S’agissant de l’indemnité de résiliation, la société CGL est fondée à réclamer, selon l’offre de crédit [I 5)] et selon l’article consumériste susvisé, le règlement d’une indemnité légale de résiliation correspondant à la somme des loyers actualisés HT + valeur résiduelle en fin de contrat HT – prix de revente du véhicule HT. Selon l’offre de crédit, la valeur vénale correspond à celle obtenue par le bailleur s’il vend le véhicule et à défaut, à la valeur telle qu’évaluée par un expert.
Le décompte de l’indemnité de résiliation montre que le prêteur a comptabilisé une somme nulle au titre des loyers HT à échoir, ce qui est cohérent avec l’historique de compte du 19 janvier 2023 selon lequel Mme [U] s’est acquittée de 47 des 48 mensualités mais pas du dernier loyer de 431,03 euros.
Il est ensuite mis en compte la somme de 6 500,12 euros HT au titre de la valeur résiduelle, ce qui est conforme au contrat.
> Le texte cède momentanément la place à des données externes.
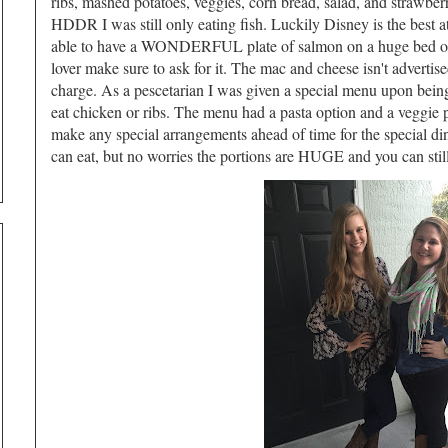
ribs, mashed potatoes, veggies, corn bread, salad, and strawber
HDDR I was still only eating fish. Luckily Disney is the best a
able to have a WONDERFUL plate of salmon on a huge bed of 
lover make sure to ask for it. The mac and cheese isn't advertise
charge. As a pescetarian I was given a special menu upon being 
eat chicken or ribs. The menu had a pasta option and a veggie p
make any special arrangements ahead of time for the special dinn
can eat, but no worries the portions are HUGE and you can still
Enfin, il n’a pas été déduit la valeur vénale, en l’absence de revente du véhicule.
L’indemnité de résiliation s’élève ainsi à la somme de 6 500,12 euros HT, soit 7 800,14 euros.
C’est en conséquence à bon droit que l’appelante sollicite la condamnation de l’intimée à lui payer la somme totale de 8 232,21 euros, outre intérêts au taux légal à compter du 1er juin 2022, date de la mise en demeure.
Le jugement entrepris sera infirmé en ce sens.
Il sera cependant confirmé s’agissant des dépens et des frais irrépétibles.
Mme [U] sera condamnée aux dépens d’appel, ainsi qu’à payer à la société CGL la somme de 950 euros en application de l’article 700 du code de procédure civile.
Par ces motifs
Statuant par défaut après débats en audience publique et après en avoir délibéré,
Infirme le jugement rendu le 10 juin 2024 par le juge des contentieux de la protection du tribunal de proximité de Pontarlier, sauf en ses dispositions relatives aux dépens et aux frais irrépétibles ;
Statuant à nouveau des chefs infirmés, et ajoutant :
Dit n’y avoir lieu à déchéance du droit aux intérêts ;
Condamne Mme [Z] [U] à payer à la SA Compagnie Générale de Location d’Equipements la somme de 8 232,21 euros avec intérêts au taux légal à compter du 1er juin 2022, ;
Condamne Mme [Z] [U] aux dépens d’appel,
Condamne Mme [Z] [U] à payer à la SA Compagnie Générale de Location d’Equipements la somme de 950 euros en application de l’article 700 du code de procédure civile.